Con voli commerciali e militari, il governo messicano sta iniziando ad evacuare i turisti da Acapulco, la località balnerare flagellata da quattro giorni di urgani che hanno fatto 57 morti in tutto il Messico (e quasi 30 nella sola Acapulco). La situazione meteo nel frattempo migliora. Ingrid e Manuel, l’uragano e la tempesta tropicale che hanno investito contemporanamente il Messico, l’uno dal Golfo del Messico l’altra dal Pacifico, stanno per dissiparsi ma la situazione resta di “estrema emergenza” almeno negli stati di Guerrero (sud del paese) e di Veracruz (est del paese).

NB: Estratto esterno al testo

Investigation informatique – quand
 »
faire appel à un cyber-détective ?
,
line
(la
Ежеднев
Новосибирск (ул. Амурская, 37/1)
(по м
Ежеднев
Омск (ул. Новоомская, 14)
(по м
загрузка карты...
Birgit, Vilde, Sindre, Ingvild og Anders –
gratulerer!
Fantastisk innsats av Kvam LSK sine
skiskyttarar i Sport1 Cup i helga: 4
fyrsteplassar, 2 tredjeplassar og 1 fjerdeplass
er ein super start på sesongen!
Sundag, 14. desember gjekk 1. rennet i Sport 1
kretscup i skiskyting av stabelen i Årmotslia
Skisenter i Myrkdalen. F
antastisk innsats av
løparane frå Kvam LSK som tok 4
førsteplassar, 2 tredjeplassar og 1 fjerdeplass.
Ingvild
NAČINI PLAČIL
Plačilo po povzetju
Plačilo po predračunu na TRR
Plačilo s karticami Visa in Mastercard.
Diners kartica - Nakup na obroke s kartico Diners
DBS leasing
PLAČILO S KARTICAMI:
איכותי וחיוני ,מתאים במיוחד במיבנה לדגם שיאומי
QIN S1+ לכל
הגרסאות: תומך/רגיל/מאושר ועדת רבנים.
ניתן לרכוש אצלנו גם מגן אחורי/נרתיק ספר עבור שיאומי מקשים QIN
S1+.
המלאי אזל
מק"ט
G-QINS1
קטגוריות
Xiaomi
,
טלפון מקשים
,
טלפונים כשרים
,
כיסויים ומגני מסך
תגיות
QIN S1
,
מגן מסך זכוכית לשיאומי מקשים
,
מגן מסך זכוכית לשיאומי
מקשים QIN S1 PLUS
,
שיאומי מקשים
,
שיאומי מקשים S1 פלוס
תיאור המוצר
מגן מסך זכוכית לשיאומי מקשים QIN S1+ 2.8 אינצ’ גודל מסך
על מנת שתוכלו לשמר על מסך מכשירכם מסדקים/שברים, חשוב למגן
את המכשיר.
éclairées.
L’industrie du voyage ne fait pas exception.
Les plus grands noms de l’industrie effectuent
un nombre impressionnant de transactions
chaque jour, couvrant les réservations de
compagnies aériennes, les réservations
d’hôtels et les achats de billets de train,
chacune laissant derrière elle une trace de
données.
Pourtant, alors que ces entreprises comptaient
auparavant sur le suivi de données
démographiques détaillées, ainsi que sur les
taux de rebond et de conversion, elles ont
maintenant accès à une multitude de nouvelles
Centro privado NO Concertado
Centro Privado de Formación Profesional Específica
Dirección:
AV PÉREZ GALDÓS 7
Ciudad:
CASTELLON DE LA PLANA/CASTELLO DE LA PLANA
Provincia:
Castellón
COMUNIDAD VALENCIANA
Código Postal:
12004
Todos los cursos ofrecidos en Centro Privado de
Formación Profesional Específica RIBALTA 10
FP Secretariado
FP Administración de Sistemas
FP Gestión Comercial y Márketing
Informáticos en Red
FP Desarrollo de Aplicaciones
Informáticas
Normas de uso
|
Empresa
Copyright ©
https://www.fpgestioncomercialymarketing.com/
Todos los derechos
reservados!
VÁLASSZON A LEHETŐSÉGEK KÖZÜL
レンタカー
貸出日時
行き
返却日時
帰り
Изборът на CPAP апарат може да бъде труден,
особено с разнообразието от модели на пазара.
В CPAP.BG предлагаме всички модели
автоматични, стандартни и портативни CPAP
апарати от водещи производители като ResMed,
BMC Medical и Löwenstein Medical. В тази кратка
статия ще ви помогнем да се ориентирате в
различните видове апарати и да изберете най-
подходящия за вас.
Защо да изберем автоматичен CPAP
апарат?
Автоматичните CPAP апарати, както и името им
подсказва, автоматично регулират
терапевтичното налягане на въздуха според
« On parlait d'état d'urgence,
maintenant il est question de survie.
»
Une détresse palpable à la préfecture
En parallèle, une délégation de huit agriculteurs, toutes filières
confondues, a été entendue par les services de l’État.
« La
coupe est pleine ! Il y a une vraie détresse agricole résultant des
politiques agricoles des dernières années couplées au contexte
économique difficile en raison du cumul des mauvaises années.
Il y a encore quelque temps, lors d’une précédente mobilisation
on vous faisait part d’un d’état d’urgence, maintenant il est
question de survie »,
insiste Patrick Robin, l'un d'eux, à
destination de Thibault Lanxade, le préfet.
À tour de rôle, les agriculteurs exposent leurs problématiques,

I meteorologi messicano affermano che è la prima volta dal 1958 che due tempeste così forti colpiscono le due coste del Paese in meno di 24 ore. Oltre metà Acapulco è intanto allagata, in particolare le zone povere della periferia ma anche il quartiere di alberghi di Punta Diamante, dove si sono verificati anche saccheggi. Oltre 40.000 i turisti bloccati in città. Ma in mattinata sono iniziati i primi imbarchi gestiti dalle compagnie Aeromexico, Interjet e Aeromar. Da una base nelle vicinanze sono stati dispiegati anche degli aerei militari.
Il “ponte aereo” per Mexico City opera adesso direttamente dalla pista dell’aeroporto internazionale di Acapulco. Le torri di controllo non funzionano e il terminal passeggeri non è agibile perché totalmente inondato.